Monday, November 23, 2009

First-time Blogger

I can't believe I'm actually doing this.  I don't think I've ever read a blog before, but I've been reading a lot about blogging recently and it sounds like the easiest way for someone with little time to get something out there, without having to go through the rigmarole of the publishing world.  I've wanted to write for sometime now, but having been offered a pittance to write articles for a local magazine, I decided it wasn't worth the effort.  Having said that, the idea of writing has been one which remained in my subconscious, just below the surface over the past few years.  I've written a few pieces since my four year old was born, but they remain stored on my computer, never having seen the light of day.  I guess in some way I'd like to record these early years with my kids for some kind of posterity, as a way of not forgetting how I got here, how I got through it, where I'm heading or who I was, who I am and who I might become.

These years are unique and I already feel as though I've missed out on capturing some of their essence as my kids turn five and three in January.  Perhaps it's the proximity to turning the big 40 (just under three years to go now) which has made recording it seem all the more imperative.  For someone who never thought much about age, 40 does seem to be looming and I seem to be setting all sorts of goals against that milestone.  I've given myself till 40 to convince my husband I can handle having another kid.  If I don't succeed by then, I've said I will give all the baby gear away.

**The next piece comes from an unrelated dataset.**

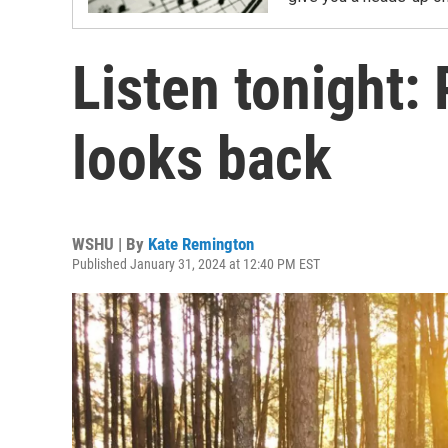
Listen tonight:
looks back
WSHU | By
Kate Remington
Published January 31, 2024 at 12:40 PM EST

For now, it remains gathering dust in the garage!  Being rather strapped for cash at the moment, my husband has said he'll only agree to having another kid if we win the lottery, which means that's another goal to achieve before 40.  Either that or I become incredibly successful at something by then, which is hard to envisage given that getting the kids to school only 15 minutes late is my current measure of success.  However, I'm nothing if not an optimist.  Whenever I do actually play the lottery, I'm convinced I'm going to win.  I'm actually very surprised when my numbers don't come up ...again!  

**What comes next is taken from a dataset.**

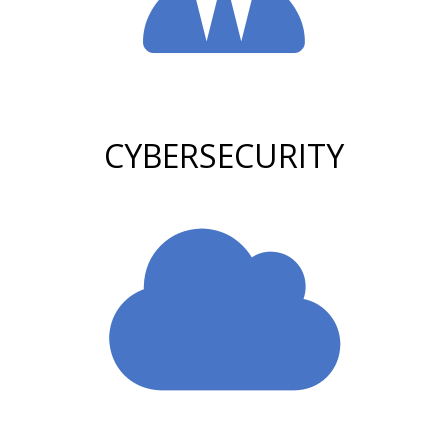
CYBERSECURITY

My other recipes for success and financial independence are a couple of inventions I'd like to work on (no idea how to get these off the ground), some kids related products I'd like to import, erotica I'd like to write and an Ann Summers type shop I'd like to open.  Oh yes, I'm also working on a series of picture books for kids.  I say working on, but what I mean is I've written one and a half stories and that was just over a year ago.  I sound like a veritable Madonna ...almost!  All I need now is a music video!  Oh, if only the motivation, the time and the energy to chase these dreams and turn them into reality, plus the cash that would undoubtedly help achieve them, weren't all somewhat lacking!  So far, I've got assurance from one kid related product supplier that I can represent them and I've started a blog.  The latter having finally come about because my husband's reaction to my offering to help do the admin for his company was scoffed at because according to him I can't even get it together to pay my credit card bills on time (OK, so I've let the payment deadline slip by a few days a couple of times), but when it comes to work I'm nothing if not professional.  My organisational skills may have fallen a little by the wayside, but I've no doubt they can spring back into action.  His 'you couldn't organise a piss-up in a brewery' attitude has at least given me the impetus to say 'up yours I'll show you how damned organised I can be'.  Now if only I could manage to cook him dinner more than once or twice a week (he'd say more like once or twice a month), I might convince him that my MBA and my years in middle management were not a total waste of time!